In this chapter we will move on to explore the use of the virt-manager tool to manage the Xen guest operating systems.




Starting and Stopping Xen Guest Systems

When a Xen guest operating system has been configured it will appear in the list of available guest systems when the virt-manager is loaded. The virt-manager tool is launched either by selecting the Applications -> System Tools -> Virtual Machine Manager menu option or from the command-line by running /usr/sbin/virt-manager. Note that the manager must be run with root privileges in order to be able to view and manage any guest virtual machines that are configured.

The following screenshot shows the virt-manager tool running on a CentOS system. It lists three systems - Domain 0 which is the host system, and two guest systems named MyXenVM and WindowsVM, both of which are currently shut down:


A listing of Xen virtual machines on a CentOS system


To launch a guest OS, select the OS in the list, click on Open and select Run from the console toolbar.
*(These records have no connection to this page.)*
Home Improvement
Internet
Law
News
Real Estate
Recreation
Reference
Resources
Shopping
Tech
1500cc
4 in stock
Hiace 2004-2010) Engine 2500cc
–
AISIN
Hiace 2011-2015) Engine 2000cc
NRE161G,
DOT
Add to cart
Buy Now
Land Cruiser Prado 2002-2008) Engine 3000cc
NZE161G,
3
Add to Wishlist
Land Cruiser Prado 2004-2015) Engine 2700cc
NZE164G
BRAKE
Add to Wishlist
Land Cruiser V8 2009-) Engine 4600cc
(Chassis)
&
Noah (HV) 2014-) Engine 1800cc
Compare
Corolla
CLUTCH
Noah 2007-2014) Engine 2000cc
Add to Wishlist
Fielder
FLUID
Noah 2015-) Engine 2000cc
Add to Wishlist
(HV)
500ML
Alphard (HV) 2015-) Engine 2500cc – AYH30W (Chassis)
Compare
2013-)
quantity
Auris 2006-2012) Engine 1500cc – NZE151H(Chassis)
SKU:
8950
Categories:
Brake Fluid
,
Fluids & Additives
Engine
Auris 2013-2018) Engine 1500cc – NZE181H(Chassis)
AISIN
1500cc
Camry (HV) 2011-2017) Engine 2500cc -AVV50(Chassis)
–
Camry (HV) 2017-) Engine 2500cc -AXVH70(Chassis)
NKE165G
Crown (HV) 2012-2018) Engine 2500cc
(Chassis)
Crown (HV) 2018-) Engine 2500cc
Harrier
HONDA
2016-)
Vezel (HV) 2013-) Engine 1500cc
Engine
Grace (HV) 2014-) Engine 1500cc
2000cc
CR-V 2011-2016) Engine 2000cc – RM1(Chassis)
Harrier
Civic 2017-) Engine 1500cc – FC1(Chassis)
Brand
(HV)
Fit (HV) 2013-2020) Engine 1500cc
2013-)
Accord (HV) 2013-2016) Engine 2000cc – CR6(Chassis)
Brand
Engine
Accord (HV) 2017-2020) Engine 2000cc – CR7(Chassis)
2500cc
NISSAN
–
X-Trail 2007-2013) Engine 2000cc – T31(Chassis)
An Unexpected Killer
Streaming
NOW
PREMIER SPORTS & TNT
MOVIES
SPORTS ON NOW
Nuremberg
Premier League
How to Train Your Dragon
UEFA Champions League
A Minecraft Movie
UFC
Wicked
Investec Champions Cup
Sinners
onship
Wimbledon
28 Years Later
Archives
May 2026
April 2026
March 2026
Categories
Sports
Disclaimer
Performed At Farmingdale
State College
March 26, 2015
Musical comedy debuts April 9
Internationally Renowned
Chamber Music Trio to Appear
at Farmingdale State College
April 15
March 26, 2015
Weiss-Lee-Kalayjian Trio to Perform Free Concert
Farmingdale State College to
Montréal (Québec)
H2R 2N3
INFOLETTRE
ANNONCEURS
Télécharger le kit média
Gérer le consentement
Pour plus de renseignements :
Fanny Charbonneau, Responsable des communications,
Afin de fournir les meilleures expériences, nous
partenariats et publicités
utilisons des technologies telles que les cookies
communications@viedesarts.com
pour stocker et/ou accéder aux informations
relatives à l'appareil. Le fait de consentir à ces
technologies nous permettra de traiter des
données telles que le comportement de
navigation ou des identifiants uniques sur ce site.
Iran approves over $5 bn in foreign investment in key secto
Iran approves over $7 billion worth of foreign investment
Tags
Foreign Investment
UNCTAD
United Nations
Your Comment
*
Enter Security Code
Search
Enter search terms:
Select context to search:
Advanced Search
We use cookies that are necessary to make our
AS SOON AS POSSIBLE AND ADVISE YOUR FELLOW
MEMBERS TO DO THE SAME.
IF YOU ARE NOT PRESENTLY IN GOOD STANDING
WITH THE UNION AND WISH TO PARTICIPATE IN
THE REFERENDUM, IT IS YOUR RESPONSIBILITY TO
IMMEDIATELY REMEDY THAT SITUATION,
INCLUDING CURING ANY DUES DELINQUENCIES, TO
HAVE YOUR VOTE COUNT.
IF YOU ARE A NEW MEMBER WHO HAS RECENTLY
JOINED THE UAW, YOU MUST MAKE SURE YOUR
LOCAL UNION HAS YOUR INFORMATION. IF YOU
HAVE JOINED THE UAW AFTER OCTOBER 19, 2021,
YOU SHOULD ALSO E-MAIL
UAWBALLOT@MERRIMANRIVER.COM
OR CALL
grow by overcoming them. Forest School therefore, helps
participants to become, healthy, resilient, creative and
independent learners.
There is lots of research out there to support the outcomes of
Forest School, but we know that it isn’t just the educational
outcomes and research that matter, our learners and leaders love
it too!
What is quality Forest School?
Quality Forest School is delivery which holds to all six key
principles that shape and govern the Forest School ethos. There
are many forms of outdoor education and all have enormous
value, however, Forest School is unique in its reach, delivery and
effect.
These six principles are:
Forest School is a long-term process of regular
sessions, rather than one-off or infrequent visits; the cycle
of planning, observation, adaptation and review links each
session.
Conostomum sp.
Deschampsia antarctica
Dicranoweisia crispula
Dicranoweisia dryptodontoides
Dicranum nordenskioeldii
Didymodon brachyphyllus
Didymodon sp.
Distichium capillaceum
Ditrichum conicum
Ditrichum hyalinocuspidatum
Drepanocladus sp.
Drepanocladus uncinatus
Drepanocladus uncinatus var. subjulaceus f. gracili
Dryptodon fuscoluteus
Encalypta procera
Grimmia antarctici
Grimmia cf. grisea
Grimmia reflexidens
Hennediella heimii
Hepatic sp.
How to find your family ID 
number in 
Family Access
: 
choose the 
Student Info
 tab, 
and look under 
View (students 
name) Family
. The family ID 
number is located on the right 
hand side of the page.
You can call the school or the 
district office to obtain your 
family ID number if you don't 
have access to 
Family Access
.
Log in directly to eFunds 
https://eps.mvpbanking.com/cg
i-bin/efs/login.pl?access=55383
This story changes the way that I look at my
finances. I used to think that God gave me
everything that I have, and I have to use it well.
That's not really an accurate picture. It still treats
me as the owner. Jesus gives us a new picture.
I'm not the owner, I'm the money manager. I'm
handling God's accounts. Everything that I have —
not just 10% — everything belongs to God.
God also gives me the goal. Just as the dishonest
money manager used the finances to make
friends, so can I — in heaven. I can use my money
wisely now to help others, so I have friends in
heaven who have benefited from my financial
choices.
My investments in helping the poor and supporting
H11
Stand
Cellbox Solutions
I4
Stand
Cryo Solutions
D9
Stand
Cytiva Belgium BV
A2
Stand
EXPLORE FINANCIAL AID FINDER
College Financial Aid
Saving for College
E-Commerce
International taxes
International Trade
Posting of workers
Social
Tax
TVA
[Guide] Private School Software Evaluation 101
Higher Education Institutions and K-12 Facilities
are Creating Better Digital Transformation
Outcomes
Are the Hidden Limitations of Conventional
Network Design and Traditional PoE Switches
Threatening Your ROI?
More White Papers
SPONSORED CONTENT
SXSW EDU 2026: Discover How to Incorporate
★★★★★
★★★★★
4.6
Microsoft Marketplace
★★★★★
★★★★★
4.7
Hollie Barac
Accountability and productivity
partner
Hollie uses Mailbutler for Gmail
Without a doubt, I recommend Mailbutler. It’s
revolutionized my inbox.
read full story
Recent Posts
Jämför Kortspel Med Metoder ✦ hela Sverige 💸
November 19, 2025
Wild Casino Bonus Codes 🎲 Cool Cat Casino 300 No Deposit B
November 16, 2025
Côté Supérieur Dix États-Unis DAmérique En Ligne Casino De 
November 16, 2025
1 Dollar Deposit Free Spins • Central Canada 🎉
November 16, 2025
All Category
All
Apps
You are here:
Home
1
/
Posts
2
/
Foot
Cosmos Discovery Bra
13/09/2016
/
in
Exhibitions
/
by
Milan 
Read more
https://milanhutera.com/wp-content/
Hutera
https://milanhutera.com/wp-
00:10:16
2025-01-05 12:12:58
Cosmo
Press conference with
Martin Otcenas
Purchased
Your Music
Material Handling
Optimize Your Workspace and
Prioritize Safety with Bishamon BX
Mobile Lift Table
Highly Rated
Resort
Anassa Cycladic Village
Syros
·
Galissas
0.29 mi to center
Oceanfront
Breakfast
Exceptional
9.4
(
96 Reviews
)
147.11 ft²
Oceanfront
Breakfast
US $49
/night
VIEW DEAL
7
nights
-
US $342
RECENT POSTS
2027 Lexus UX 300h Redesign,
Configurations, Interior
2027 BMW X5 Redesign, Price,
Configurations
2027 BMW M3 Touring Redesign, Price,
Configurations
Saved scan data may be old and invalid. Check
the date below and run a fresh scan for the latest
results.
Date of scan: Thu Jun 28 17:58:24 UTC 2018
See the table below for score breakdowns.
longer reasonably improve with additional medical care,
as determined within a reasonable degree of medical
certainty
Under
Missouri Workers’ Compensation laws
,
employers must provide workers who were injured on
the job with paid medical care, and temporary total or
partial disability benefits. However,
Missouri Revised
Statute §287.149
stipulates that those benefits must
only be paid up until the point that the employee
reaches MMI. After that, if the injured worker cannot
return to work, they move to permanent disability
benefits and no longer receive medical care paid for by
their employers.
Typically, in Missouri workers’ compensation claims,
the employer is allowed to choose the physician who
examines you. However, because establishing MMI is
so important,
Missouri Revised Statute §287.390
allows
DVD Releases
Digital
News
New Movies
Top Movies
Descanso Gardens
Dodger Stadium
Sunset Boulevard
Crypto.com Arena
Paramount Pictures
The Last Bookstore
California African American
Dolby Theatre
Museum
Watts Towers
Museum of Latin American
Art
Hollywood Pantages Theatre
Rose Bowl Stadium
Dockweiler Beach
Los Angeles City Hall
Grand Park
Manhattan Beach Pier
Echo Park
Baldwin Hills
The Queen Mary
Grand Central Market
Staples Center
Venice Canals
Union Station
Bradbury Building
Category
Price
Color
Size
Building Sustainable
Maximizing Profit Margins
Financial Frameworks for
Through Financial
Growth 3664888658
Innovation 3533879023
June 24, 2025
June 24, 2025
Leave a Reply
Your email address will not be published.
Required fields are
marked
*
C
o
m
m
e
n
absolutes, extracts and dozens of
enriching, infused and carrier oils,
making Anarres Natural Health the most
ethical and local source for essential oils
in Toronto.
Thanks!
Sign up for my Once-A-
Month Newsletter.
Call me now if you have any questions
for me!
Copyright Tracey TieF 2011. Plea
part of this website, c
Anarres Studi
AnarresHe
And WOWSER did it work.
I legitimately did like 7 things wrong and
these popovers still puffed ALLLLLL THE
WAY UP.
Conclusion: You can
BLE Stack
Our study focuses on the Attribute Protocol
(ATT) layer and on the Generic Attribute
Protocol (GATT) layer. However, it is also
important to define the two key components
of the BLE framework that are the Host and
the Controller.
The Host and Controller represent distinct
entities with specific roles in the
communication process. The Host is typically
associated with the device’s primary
To stop a virtual machine running a guest OS it is not sufficient to simply close the Virtual Machine Console and Virtual Machine Manager windows. Doing so only closes the manager and console, leaving the guest operating system running in the background. In fact, if you try closing these windows and then restart the virt-manager tool you will see the guest OS is still listed as running, and selecting open will display the guest OS exactly as it was before you closed the console window.

To shutdown a guest OS, either shut it down using the operating system's own shut down mechanism, click on Shutdown in the Virtual Machine Console toolbar, or right click on the guest OS from the list in the virt-manager main screen and select Shutdown.

Pausing a Xen Guest Operating System

Xen provides the ability to pause and resume a running guest operating system. To pause a running system, either click on the Pause button in the Virtual Machine Console toolbar, or right click the operating system in the virt-manager main screen and select Pause.

A paused guest OS may then be resumed either by clicking again on the Pause button in the Virtual Machine Console toolbar, or right clicking on the corresponding virtual machine in the virt-manager main screen and selecting Resume.

Note that a paused guest system will not survive the reboot of the host operating system and continues to use system memory in the paused state. In the event that the host operating system is rebooted, the guest operating system will need to be restarted and cannot be resumed from its paused state.

To save a session which can be restored in its current state at any point in the future (including after a host system reboot) use the xm suspend and resume command line options:

xm suspend guestname

Conversely, to restore a session:

xm resume guestname

Changing Xen Guest Operating System Settings

During the initial configuration of the guest OS in virt-manager a number of resources such as memory allocation and CPU usage were defined. It is common to discover after the guest OS starts running that these settings need to be changed. Fortunately, virt-manager makes it easy to change these settings.

To modify the settings for a specific guest operating system, start virt-manager (Applications -> System Tools -> Virtual Machine Manager), select the virtual machine from the list and choose the Edit -> Virtual Machine Details menu option. This will display the virtual machine console where the settings can be found by clicking on the Hardware tab:


Configuring the CPU settings of a CentOS based Xen virtual machine


The hardware screen initially displays the CPU settings, allowing the number of CPUs used by the virtual machine to be modified.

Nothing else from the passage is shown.